Data listing: Begin

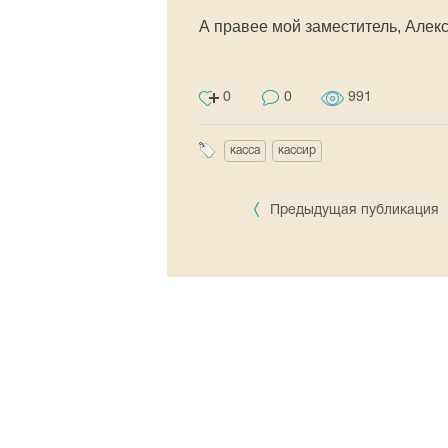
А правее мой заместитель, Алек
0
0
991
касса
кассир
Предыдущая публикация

Data listing: End
Data listing: Begin

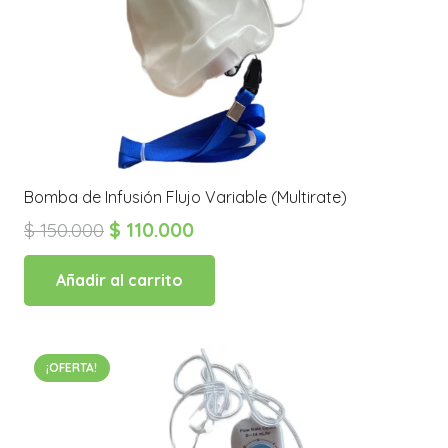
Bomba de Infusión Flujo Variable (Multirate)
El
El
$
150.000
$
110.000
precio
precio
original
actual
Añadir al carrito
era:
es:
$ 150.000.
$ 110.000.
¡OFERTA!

Data listing: End
Data listing: Begin

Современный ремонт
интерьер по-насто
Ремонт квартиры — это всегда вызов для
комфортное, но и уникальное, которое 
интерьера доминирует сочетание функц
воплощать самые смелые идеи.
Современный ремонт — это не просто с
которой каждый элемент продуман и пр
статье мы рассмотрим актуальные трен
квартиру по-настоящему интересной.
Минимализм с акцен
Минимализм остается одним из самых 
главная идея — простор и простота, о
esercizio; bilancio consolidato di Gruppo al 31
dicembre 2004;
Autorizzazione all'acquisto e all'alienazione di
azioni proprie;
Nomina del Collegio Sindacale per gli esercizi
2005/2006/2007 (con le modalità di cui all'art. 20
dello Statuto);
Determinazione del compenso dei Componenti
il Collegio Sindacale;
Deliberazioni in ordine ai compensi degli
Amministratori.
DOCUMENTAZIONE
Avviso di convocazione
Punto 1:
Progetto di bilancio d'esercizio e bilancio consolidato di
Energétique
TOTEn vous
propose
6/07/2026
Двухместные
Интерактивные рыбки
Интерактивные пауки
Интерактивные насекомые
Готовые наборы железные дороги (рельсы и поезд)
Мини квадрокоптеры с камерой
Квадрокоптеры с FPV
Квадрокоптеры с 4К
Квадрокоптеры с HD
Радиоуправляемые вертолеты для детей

Data listing: End

What is required |
Count up the lines of the data that include "Collegio". Reply with a number only.

Response to this exercise |
2